= EXERCISE DESCRIPTION =
Output every line of the entries from the line containing "aandoening vordert of" through the last, exactly, with no other content.

•••••

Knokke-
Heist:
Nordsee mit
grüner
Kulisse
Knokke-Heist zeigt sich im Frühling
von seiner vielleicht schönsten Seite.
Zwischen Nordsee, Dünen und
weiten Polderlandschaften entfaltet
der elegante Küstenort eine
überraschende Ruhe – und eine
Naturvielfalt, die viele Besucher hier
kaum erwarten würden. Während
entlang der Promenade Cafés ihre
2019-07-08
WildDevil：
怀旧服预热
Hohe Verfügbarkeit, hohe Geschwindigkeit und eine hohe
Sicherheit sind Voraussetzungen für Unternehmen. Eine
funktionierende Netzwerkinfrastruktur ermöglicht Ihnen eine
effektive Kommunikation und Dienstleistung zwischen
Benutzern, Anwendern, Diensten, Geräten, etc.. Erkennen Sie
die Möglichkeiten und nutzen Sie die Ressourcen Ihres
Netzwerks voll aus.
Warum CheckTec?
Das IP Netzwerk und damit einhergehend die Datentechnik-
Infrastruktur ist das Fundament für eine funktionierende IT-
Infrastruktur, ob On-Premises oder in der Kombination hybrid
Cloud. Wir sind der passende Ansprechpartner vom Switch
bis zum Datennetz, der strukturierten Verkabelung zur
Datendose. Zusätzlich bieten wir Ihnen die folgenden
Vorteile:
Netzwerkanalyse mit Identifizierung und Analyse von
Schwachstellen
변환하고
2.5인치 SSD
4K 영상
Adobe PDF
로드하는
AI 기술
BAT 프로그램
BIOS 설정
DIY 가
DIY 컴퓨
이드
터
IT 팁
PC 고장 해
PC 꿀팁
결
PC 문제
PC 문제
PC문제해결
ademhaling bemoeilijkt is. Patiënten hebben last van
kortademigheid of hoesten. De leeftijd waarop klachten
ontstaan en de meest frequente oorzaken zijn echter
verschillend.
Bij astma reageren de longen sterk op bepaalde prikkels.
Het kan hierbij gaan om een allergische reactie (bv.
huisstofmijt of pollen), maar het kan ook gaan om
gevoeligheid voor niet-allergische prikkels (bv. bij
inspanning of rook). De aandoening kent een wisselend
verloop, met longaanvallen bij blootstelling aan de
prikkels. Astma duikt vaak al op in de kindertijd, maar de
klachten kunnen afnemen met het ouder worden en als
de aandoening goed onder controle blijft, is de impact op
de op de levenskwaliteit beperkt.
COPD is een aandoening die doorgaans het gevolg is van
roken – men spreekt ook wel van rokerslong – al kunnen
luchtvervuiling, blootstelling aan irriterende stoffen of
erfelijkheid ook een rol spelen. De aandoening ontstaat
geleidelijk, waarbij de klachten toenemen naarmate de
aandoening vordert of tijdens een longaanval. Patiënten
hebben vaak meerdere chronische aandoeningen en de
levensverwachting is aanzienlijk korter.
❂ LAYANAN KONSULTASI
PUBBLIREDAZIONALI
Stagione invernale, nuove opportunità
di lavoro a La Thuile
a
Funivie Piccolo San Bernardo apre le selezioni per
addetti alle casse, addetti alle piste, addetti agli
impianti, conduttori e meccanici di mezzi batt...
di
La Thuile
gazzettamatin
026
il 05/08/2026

•••••

= RESULT FOR THIS EXERCISE =
aandoening vordert of tijdens een longaanval. Patiënten
hebben vaak meerdere chronische aandoeningen en de
levensverwachting is aanzienlijk korter.
❂ LAYANAN KONSULTASI
PUBBLIREDAZIONALI
Stagione invernale, nuove opportunità
di lavoro a La Thuile
a
Funivie Piccolo San Bernardo apre le selezioni per
addetti alle casse, addetti alle piste, addetti agli
impianti, conduttori e meccanici di mezzi batt...
di
La Thuile
gazzettamatin
026
il 05/08/2026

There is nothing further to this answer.